Trajectories of changes in the concentration of the serum markers of collagen metabolism
We analyzed changes in the serum concentration of crucial collagen metabolites measured from the time of injury until the end of the 8-week antibody-application period. The serum concentration of HP, CP, and XL at specific time points were analyzed by plotting the data, fitting linear curves, and comparing their slopes for the ACA group and the CA group (Table 2). While the steep slopes (high numerical values) indicated relatively fast changes in measured parameters, more shallow slopes (low numerical values) signified relatively slow changes. Data indicate that the dynamics of changes in the HP concentration and the CP concentration were similar in the ACA and control groups. In contrast, the rate of increase in the XL concentration in the ACA group was significantly faster than in the control group (Table 2).
Please note that GMR/wk presented in Table 2 represent the geometric mean ratio per week, i.e., the estimated GM today divided by the estimated GM a week ago. For instance, for XL (Table 2) measured for the 0-8-week period, that is 1.10 for CA and 1.41 for the ACA group, i.e., every week, XL increased on average by 10% and 41%, respectively. The effect of ACA treatment is 1.41/1.1 = 1.28, i.e., the ACA-associated increase per week is ~28% larger than the increase per week in the control group.
Changes in the serum collagen markers across various time points
To analyze changes in HP, CP, and XL within the ACA group and within the CA group across specific time intervals, we utilized the repeated-measures ANOVA (Fig 3, Table 3). As demonstrated in Table 3, there were no significant changes in the CA-treated rabbits. In contrast, statistically significant changes were observed in all analyzed parameters in the ACA-treated animals (Table 3).
The geometric means (GMs) of analyzed parameters and 95% confidence intervals are presented.
These changes were measured within the ACA group and within the CA group across various time points.
Collagen matrix formed in the PCs
We also examined the effects of the ACA and CA on the percentages of the green-birefringence (GB), the yellow-birefringence (Y(B, and the red-birefringence (RB) subpopulations of collagen fibrils present in the uninjured and injured PCs (Fig 4). Table 4 summarizes one-way ANOVA tests to determine the statistical significance of observed differences between analyzed groups.

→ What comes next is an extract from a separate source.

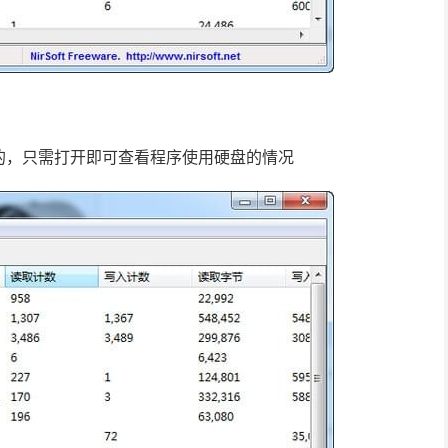
是很简单的，只需打开即可查看程序使用硬盘的情况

A, Samples of the PCs from uninjured (Un) and injured (In) knee joints of rabbits treated with control antibody (CA). B, Samples of the PCs from uninjured (Un) and injured (In) knee joints of the rabbits treated with the ACA. C&D, Corresponding graphs depict the percentages, with standard deviations in parentheses, of the green birefringence (GB), yellow birefringence (YB), and red birefringence (RB) subpopulations of collagen fibrils observed with the use of a polarized light microscope in the 8wk and 12wk groups. Bars = 100 μm.
Collagen matrix formed in the OCDs
We also analyzed the ACA impact on the fibrillar composition of the pannus-like tissue formed around and within OCDs (Fig 5). As adequate controls from the contralateral joints’ uninjured sites are innately unavailable, we compared pannus-like tissues formed in the ACA and control groups. As indicated in Table 5, there were no statistically significant differences in the percentages of specific populations of fibrils present in the ACA-treated and CA-treated groups.
The site of injury was stained with H&E (A) and with collagen-specific picrosirius red (B&C). The picrosirius red-stained samples were observed in normal light (B) and polarized light (C). Fibrotic tissue (FT), bone (B), and fragments of the articular cartilage (AC) are indicated. D&E, A summary of measurement of the percentages of the green birefringence (GB) fibrils, yellow birefringence (YB) fibrils, and red birefringence (RB) fibrils formed in the CA-treated and the ACA-treated rabbits. Corresponding segments of the bars include the means and standard deviations (in parentheses). Data for the 8wk and the 12wk groups are presented. Bars = 1 mm.
The fibrils were observed in the osteochondral defects in the CA-treated and the ACA-treated rabbits.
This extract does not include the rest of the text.